Columns | Opinion
The Enemy Within
Do facts bear out the assessment of India’s homegrown critics?
Minhaz Merchant
Minhaz Merchant
17 Sep, 2021
(Illustration: Saurabh Singh)
RICHARD VERMA SERVED as the US ambassador to India from 2014 to 2017. An Indian-American, Verma recently addressed students of an Indian university. Here’s what he said: “I look out at the year 2030, for example, and I see an India that may lead the world in almost every category… [The] most populous nation, the most college graduates, the largest middle class, the most cellphone and internet users, along with the third largest military and third largest economy, all coexisting in the world’s largest democracy…The journey to global leadership has begun.”
The young students at Jindal University’s School of Banking and Finance listened with rapt attention.
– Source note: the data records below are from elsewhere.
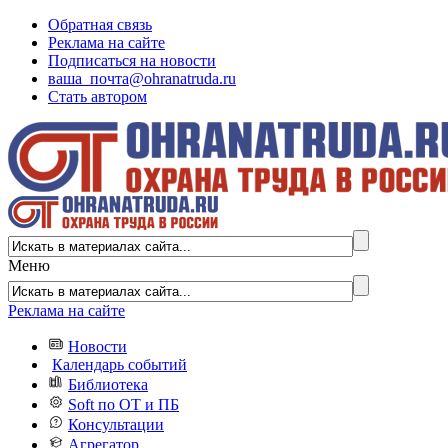
Обратная связь
Реклама на сайте
Подписаться на новости
ваша_почта@ohranatruda.ru
Стать автором
Меню
Реклама на сайте
Новости
Календарь событий
Библиотека
Soft по ОТ и ПБ
Консультации
Агрегатор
The message they were hearing from a distinguished former diplomat who had travelled widely in India as US ambassador, and met the country’s entrepreneurs, NGOs, activists, journalists, politicians and ordinary people, was very different from the downbeat assessment they receive daily from the media—Indian and Western.
Was Verma being overly optimistic? Do facts bear out his projections?
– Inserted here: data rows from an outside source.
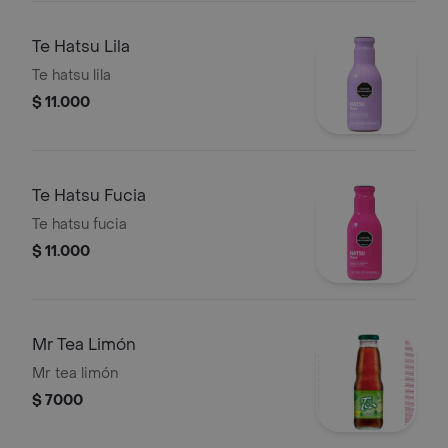
Te Hatsu Lila
Te hatsu lila
$ 11.000
Te Hatsu Fucia
Te hatsu fucia
$ 11.000
Mr Tea Limón
Mr tea limón
$ 7000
By purchasing power parity (PPP), the metric used by the International Monetary Fund (IMF) and the World Bank to rank countries by GDP, India is already the world’s third largest economy ($11.20 trillion) behind China ($26.65 trillion) and the US ($22.67 trillion).
With China’s GDP slowing down to a new annual trajectory average of below 5 per cent a year and India’s post-pandemic economy estimated to grow at over 7.5 per cent a year, the GDP (PPP) gap between China and India, currently 2.5:1 is estimated to narrow to 2:1 over the next critical decade.
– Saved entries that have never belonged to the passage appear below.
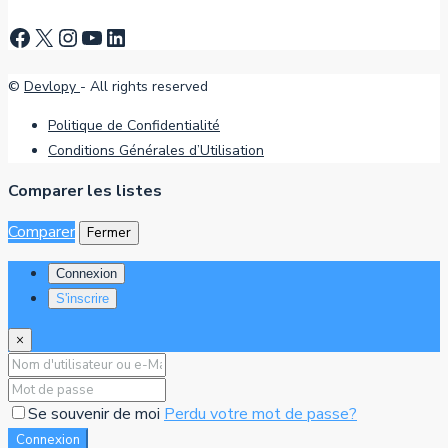
Facebook
X
Instagram
YouTube
LinkedIn
©
Devlopy
- All rights reserved
Politique de Confidentialité
Conditions Générales d’Utilisation
Comparer les listes
Comparer
Fermer
Connexion
S'inscrire
×
Se souvenir de moi
Perdu votre mot de passe?
Connexion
By the early 2030s, as Verma points out, India will also have the world’s largest middle class that is both aspirational and young. For Western and Indian companies that is demographic nirvana: size, youth, ambition.
That is why companies such as Apple are beginning to shift production of iPhones from China to India. Foreign direct investment (FDI) and foreign portfolio investment (FPI) are at record highs. India is now the world’s third largest startup hub after the US and China and well ahead of Britain and Japan.
For the West, India’s growth is a mixed blessing. It welcomes the investment opportunities India offers. It embraces India as a member of the confluence of democracies arrayed against China. But it is wary of India’s growing military clout in the arc from the Gulf of Aden to the Strait of Malacca.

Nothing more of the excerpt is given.